• HOW TO COMPLETE THIS TASK: Copy the entries word for word. Keep the pictures out.

• DATA SHOWN:
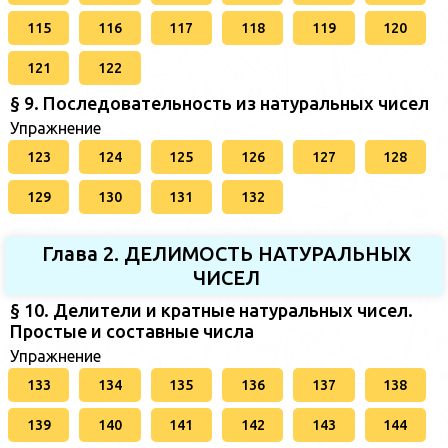
115
116
117
118
119
120
121
122
§ 9. Последовательность из натуральных чисел
Упражнение
123
124
125
126
127
128
129
130
131
132
Глава 2. ДЕЛИМОСТЬ НАТУРАЛЬНЫХ
ЧИСЕЛ
§ 10. Делители и кратные натуральных чисел.
Простые и составные числа
Упражнение
133
134
135
136
137
138
139
140
141
142
143
144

• EXERCISE ANSWER:
115
116
117
118
119
120
121
122
§ 9. Последовательность из натуральных чисел
Упражнение
123
124
125
126
127
128
129
130
131
132
Глава 2. ДЕЛИМОСТЬ НАТУРАЛЬНЫХ
ЧИСЕЛ
§ 10. Делители и кратные натуральных чисел.
Простые и составные числа
Упражнение
133
134
135
136
137
138
139
140
141
142
143
144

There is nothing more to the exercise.